Francis deSouza, President of Products and Services at Symantec, gives a keynote at RSA Conference US 2013 about the role of big data and security intelligence for protection against advanced persistent threats, breaches and sophisticated cyber attacks.
Good morning! A major international brand was recently breached by what was likely a nation state actor; and no, I’m not talking about the hack of Justin Bieber’s Twitter account last week.
I was talking to the Chief Information Security Officer of that organization, and as we were discussing the incident remediation plan, he looked at me and made two interesting observations.
First, he said that he’d been approached since his breach by many security vendors that all talked to him about the single offering they had that will protect him from advanced persistent threats.
Now, he was too smart to fall for that. But that breach had left him feeling very viscerally the asymmetry of the business we are in: the difference between the advantages that the attackers had vs. the advantages that his security team had. And he wondered out loud if it was going to be ever possible, even with his dozens and dozens of security products, for him to bridge that gap.
Now, we all know in the security business that it’s inherently an asymmetric business. The reality is: the attackers have to be right just once, whereas we on the defense have to be right every time. And that asymmetry, that difference in advantage, shows up in many ways.
A few minutes ago we had Symantec publish a white paper on our recent findings on Stuxnet. We now have evidence that Stuxnet actually had its command and control servers alive in 2005. That’s five full years before anyone had previously thought.

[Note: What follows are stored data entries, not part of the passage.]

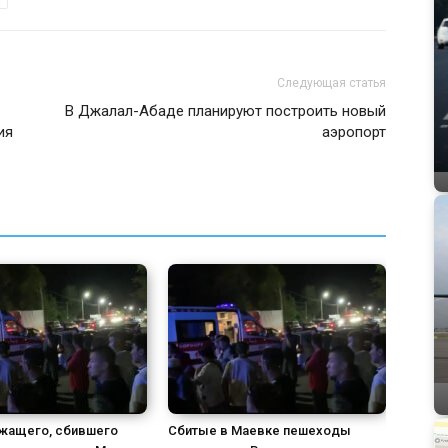
Следующая статья
В Джалал-Абаде планируют построить новый
ия
аэропорт
жащего, сбившего
Сбитые в Маевке пешеходы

We also just published details of an earlier variant of Stuxnet that we’ve captured that we call Stuxnet 0.5. And Stuxnet 0.5 behaves very differently from Stuxnet 1.0 that was found in 2010.

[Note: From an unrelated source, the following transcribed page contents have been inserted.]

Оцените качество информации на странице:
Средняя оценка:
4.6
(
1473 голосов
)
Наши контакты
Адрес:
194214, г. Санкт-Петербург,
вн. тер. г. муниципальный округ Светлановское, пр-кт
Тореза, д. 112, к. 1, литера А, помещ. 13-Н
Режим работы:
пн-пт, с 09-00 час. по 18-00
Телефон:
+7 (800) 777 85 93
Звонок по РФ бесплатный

Yes, they both targeted the Iranian uranium enrichment facilities, but the way they did it was very different. As you remember, what Stuxnet 1.0 did was it attacked the high-frequency centrifuge motors, and it disabled the plant by accelerating those motors from 1000Hz to about 1400Hz, so the plant went out of control.
Well, Stuxnet 0.5 a few years earlier tried a different attack. Instead of attacking the motors, what that malware did was it took over the valves that controlled the flow of uranium hexafluoride, the gas, into the centrifuges. Turns out, actually, that you can cause a lot of damage by messing with the high pressure in the centrifuge in a uranium enrichment facility.

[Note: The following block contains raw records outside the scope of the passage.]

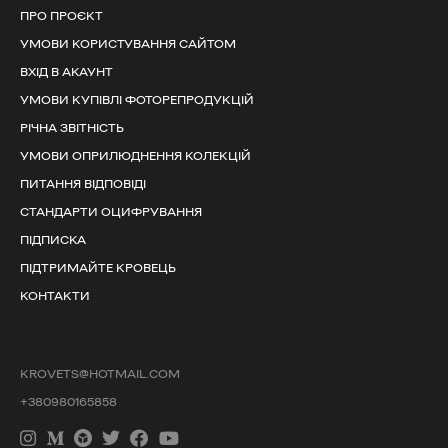
ПРО ПРОЄКТ
УМОВИ КОРИСТУВАННЯ САЙТОМ
ВХІД В АКАУНТ
УМОВИ КУПІВЛІ ФОТОРЕПРОДУКЦІЙ
РІЧНА ЗВІТНІСТЬ
УМОВИ ОПРИЛЮДНЕННЯ КОЛЕКЦІЙ
ПИТАННЯ ВІДПОВІДІ
СТАНДАРТИ ОЦИФРУВАННЯ
ПІДПИСКА
ПІДТРИМАЙТЕ КРОВЕЦЬ
КОНТАКТИ
KROVETS@HOTMAIL.COM
+380980165858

Now, the other thing that this finding points out though is that we are now entering close to the end of the first decade of weaponized malware. And as the new malware variants that we see, things like Duqu and Flame show, the research and the sophistication of these cyber weapons has continued to develop. And access to these cyber weapons has continued to get more and more democratized.
There are lots of other places this asymmetry of advantage shows up; it showed up for us last week, when we were running our annual internal cyber war games at Symantec. This is an internal contest we have, where we invite teams of our best and brightest from around the company to compete.
And this year for the finals that we held in Mountain View last week, we actually simulated the critical infrastructure of a country. And we brought in a lot of real components, including controllers that run industrial power plants and other industrial systems.
Now, as we were setting it up, our team discovered very quickly a number of critical security flaws in some of this equipment. Now, I’m not going to name any manufacturer, for obvious reasons, but I’ll tell you that in some of the equipment that we found the administrative password was hardwired into that system. And not only was it hardwired – now, it was an 8-character password, so I’ll give it that – but the password was 12345678, and that password was always sent in the clear.
Now, around the world across industries – airlines, power plants, banking systems, health care systems – security teams are charged and given the responsibility to defend systems that were never designed with security in mind. And on the other side of the attack they’re facing these customized weaponized malware. That gap, that advantage, seems to get bigger and bigger.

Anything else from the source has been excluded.